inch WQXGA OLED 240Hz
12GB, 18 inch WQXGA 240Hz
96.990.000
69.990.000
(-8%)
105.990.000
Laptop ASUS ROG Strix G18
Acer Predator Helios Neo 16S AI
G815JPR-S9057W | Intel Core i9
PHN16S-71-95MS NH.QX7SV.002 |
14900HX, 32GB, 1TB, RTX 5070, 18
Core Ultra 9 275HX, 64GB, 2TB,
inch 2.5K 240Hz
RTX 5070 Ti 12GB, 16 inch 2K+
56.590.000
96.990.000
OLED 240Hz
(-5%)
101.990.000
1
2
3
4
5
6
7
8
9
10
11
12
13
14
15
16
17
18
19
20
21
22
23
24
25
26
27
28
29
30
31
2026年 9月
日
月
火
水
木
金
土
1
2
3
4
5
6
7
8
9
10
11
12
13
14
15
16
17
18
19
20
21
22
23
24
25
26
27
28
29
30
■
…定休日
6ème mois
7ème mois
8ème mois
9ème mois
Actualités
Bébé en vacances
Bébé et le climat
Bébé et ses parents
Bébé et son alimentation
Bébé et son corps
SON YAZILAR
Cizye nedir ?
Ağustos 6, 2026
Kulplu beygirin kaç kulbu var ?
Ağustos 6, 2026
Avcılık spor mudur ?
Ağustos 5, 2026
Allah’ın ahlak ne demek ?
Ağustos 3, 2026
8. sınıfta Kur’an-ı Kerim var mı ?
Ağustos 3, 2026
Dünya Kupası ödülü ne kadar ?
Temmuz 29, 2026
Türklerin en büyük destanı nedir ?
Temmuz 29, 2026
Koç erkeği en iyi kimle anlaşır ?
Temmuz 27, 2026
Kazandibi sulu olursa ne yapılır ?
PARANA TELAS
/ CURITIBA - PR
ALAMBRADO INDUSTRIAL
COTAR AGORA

**What is required:**
Word for word, repeat every record.

**Written answer:**
inch WQXGA OLED 240Hz
12GB, 18 inch WQXGA 240Hz
96.990.000
69.990.000
(-8%)
105.990.000
Laptop ASUS ROG Strix G18
Acer Predator Helios Neo 16S AI
G815JPR-S9057W | Intel Core i9
PHN16S-71-95MS NH.QX7SV.002 |
14900HX, 32GB, 1TB, RTX 5070, 18
Core Ultra 9 275HX, 64GB, 2TB,
inch 2.5K 240Hz
RTX 5070 Ti 12GB, 16 inch 2K+
56.590.000
96.990.000
OLED 240Hz
(-5%)
101.990.000
1
2
3
4
5
6
7
8
9
10
11
12
13
14
15
16
17
18
19
20
21
22
23
24
25
26
27
28
29
30
31
2026年 9月
日
月
火
水
木
金
土
1
2
3
4
5
6
7
8
9
10
11
12
13
14
15
16
17
18
19
20
21
22
23
24
25
26
27
28
29
30
■
…定休日
6ème mois
7ème mois
8ème mois
9ème mois
Actualités
Bébé en vacances
Bébé et le climat
Bébé et ses parents
Bébé et son alimentation
Bébé et son corps
SON YAZILAR
Cizye nedir ?
Ağustos 6, 2026
Kulplu beygirin kaç kulbu var ?
Ağustos 6, 2026
Avcılık spor mudur ?
Ağustos 5, 2026
Allah’ın ahlak ne demek ?
Ağustos 3, 2026
8. sınıfta Kur’an-ı Kerim var mı ?
Ağustos 3, 2026
Dünya Kupası ödülü ne kadar ?
Temmuz 29, 2026
Türklerin en büyük destanı nedir ?
Temmuz 29, 2026
Koç erkeği en iyi kimle anlaşır ?
Temmuz 27, 2026
Kazandibi sulu olursa ne yapılır ?
PARANA TELAS
/ CURITIBA - PR
ALAMBRADO INDUSTRIAL
COTAR AGORA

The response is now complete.